Eat4Change aimed to break silos to form new, meaningful connections across food systems stakeholders and work together to raise the agenda of food in multilateral process.
“What’s so powerful about food systems change is one intervention can unlock exponential progress across a whole range of ambitions,” says Oliver Camp, Senior Associate of Innovation at GAIN.
Camp says the work between GAIN and WWF, which formed a partnership this year focused on improving food systems, exemplifies the convergence of climate and nutrition issues linked to the food systems. Through the partnership, the organizations are sharing knowledge, amplifying advocacy and communications, and guiding each other on incorporating environmental and nutrition considerations into their respective programs.
Ultimately, Camp sees broader opportunities in breaking down silos: “By co-designing programs with benefits across human and planetary health, nature, and nutrition, we can find those win-win, double-duty actions.
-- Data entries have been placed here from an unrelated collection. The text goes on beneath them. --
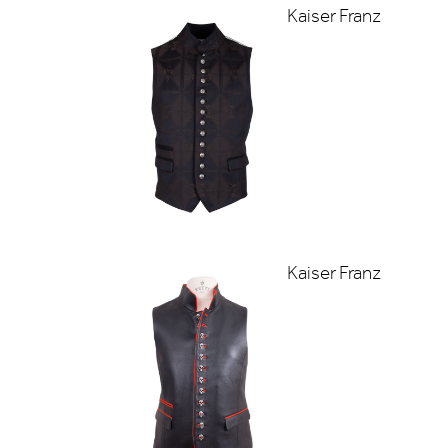
Kaiser Franz
Kaiser Franz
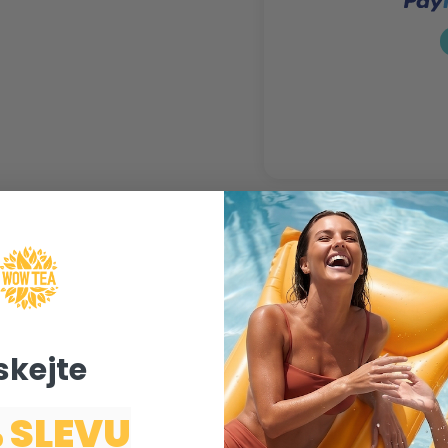
Doprava zdarma pro
objednávky nad 900
Kč
skejte ​
 SLEVU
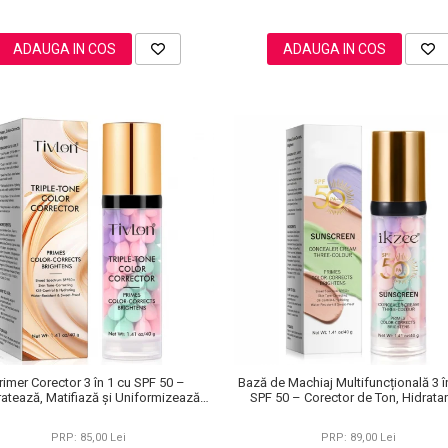
ADAUGA IN COS
ADAUGA IN COS
rimer Corector 3 în 1 cu SPF 50 –
Bază de Machiaj Multifuncțională 3 î
ratează, Matifiază și Uniformizează
SPF 50 – Corector de Ton, Hidratan
Tonul Pielii, 40 g
Matifiant
PRP: 85,00 Lei
PRP: 89,00 Lei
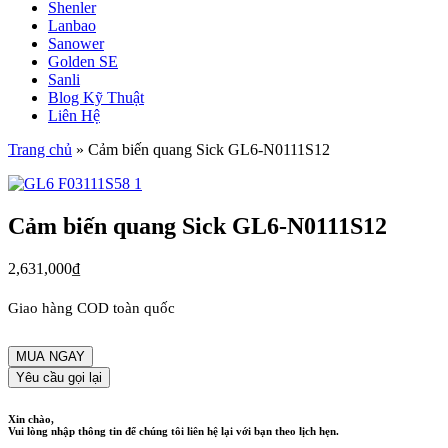
Shenler
Lanbao
Sanower
Golden SE
Sanli
Blog Kỹ Thuật
Liên Hệ
Trang chủ
»
Cảm biến quang Sick GL6-N0111S12
Cảm biến quang Sick GL6-N0111S12
2,631,000
₫
Giao hàng COD toàn quốc
MUA NGAY
Yêu cầu gọi lại
Xin chào,
Vui lòng nhập thông tin để chúng tôi liên hệ lại với bạn theo lịch hẹn.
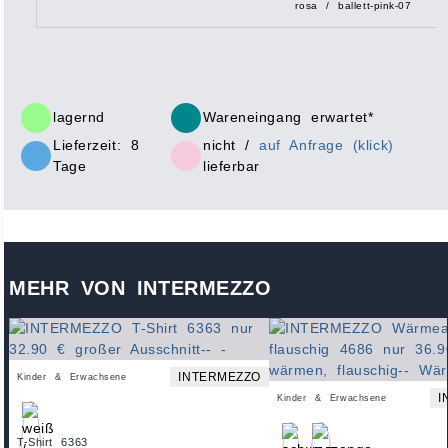
rosa / ballett-pink-07
lagernd
Wareneingang erwartet*
Lieferzeit: 8
nicht /
auf Anfrage (klick)
Tage
lieferbar
MEHR VON INTERMEZZO
INTERMEZZO
Kinder & Erwachsene
I
Kinder & Erwachsene
T-Shirt 6363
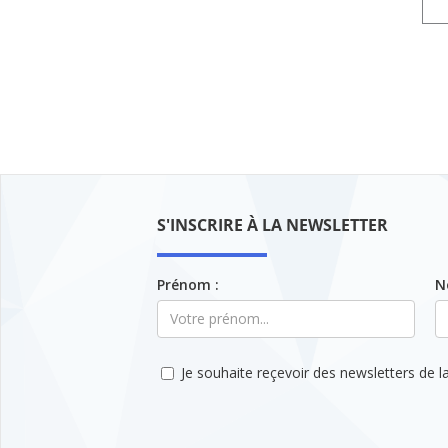
S'INSCRIRE À LA NEWSLETTER
Prénom :
N
Je souhaite reçevoir des newsletters de la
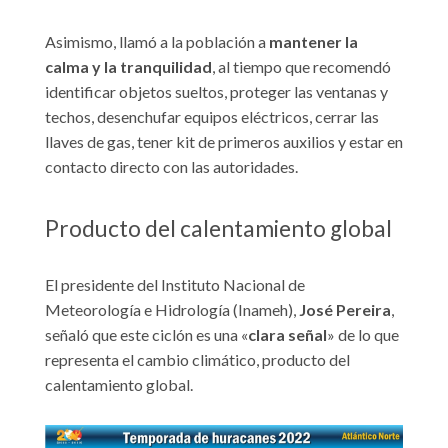
Asimismo, llamó a la población a
mantener la
calma y la tranquilidad
, al tiempo que recomendó
identificar objetos sueltos, proteger las ventanas y
techos, desenchufar equipos eléctricos, cerrar las
llaves de gas, tener kit de primeros auxilios y estar en
contacto directo con las autoridades.
Producto del calentamiento global
El presidente del Instituto Nacional de
Meteorología e Hidrología (Inameh),
José Pereira
,
señaló que este ciclón es una «
clara señal
» de lo que
representa el cambio climático, producto del
calentamiento global.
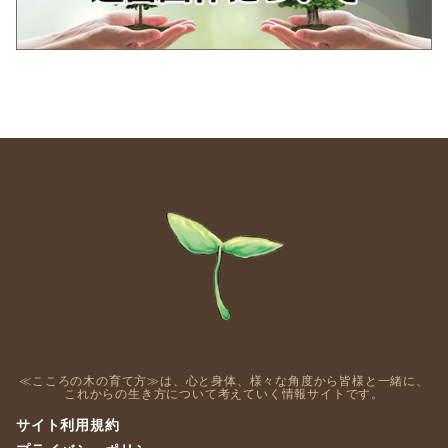
≪こころの木の育て方≫は、心と身体、様々な角度から皆様と一緒に、
これからの生き方について考えていく情報サイトです。
サイト利用規約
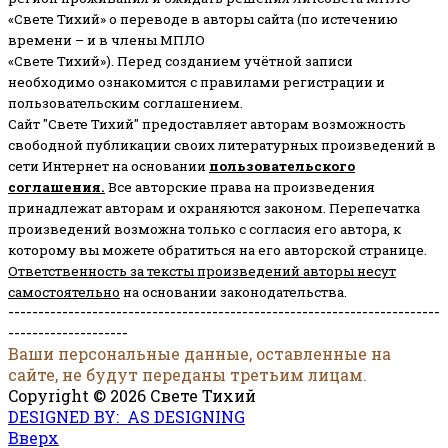
«Свете Тихий» о переводе в авторы сайта (по истечению
времени – и в члены МПЛО
«Свете Тихий»). Перед созданием учётной записи
необходимо ознакомится с правилами регистрации и
пользовательским соглашением.
Сайт "Свете Тихий" предоставляет авторам возможность
свободной публикации своих литературных произведений в
сети Интернет на основании
пользовательского
соглашени
я
.
Все авторские права на произведения
принадлежат авторам и охраняются законом.
Перепечатка
произведений возможна только с согласия его автора, к
которому вы можете обратиться на его авторской странице.
Ответственность за тексты произведений авторы несут
самостоятельно
на основании законодательства.
------------------------------------------------------------------------
--------------------
Ваши персональные данные, оставленные на
сайте, не будут переданы третьим лицам.
Copyright © 2026 Свете Тихий
DESIGNED BY: AS DESIGNING
Вверх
Actually, make that triple-duty: there’s a huge livelihoods element, too, which also unites us in our approach to our work.”
Stella Höynälänmaa, Food Program Director at WWF Finland, adds that “joining forces of organizations that work on environmental, nutrition, production, and social aspects of the food system can not only amplify positive impact but also ensure we understand the trade-offs of action.”
The Eat4Change menu focused on sourcing local, sustainably produced foods and using every part of each ingredient to minimize food waste. Courses included Jerusalem artichoke and whole-roast cauliflower from Caldwell’s Farm in Girvan, Ayrshire, including cauliflower leaves fried in spiced chickpea batter.
To begin each course, young leaders posed questions for attendees to spark conversation, such as, “how will we make eating sustainably the easiest choice for everyone, particularly youth?” and “do we need to talk more about empty calories in the debate about a sustainable food system?”
“I think young people, particularly through Act4Food Act4Change, have done a fantastic job in painting a picture of the future they want and highlighting the elements of the current system that they simply won’t accept…Policymakers, businesses, and certainly civil society are hearing them loud and clear,” says Camp.
Act4Food Act4Change is a global youth-led movement working to promote action to combat hunger, improve health, and heal the planet. The campaign focuses on a simple pledge and list of actions.
“Young people have two main roles in the transformation: to inspire their peers and parents on what a sustainable diet is and to demand a transformation of the system from the companies and policymakers,” says Lova Eveborn, an Eat4Change youth team member.
According to Höynälänmaa, global leaders need to make more decisions now to support these young leaders. “They have such an important role. But I hope this is the last generation who are genuinely worried for their future and pushing for the change that is needed because they don’t see decision-makers taking the necessary action.”
Eveborn says that the high attendance from civil society, Indigenous people, and youth at COP26 are reasons for hope, but there’s more work to be done: “they could be given better influence on the formal negotiations.”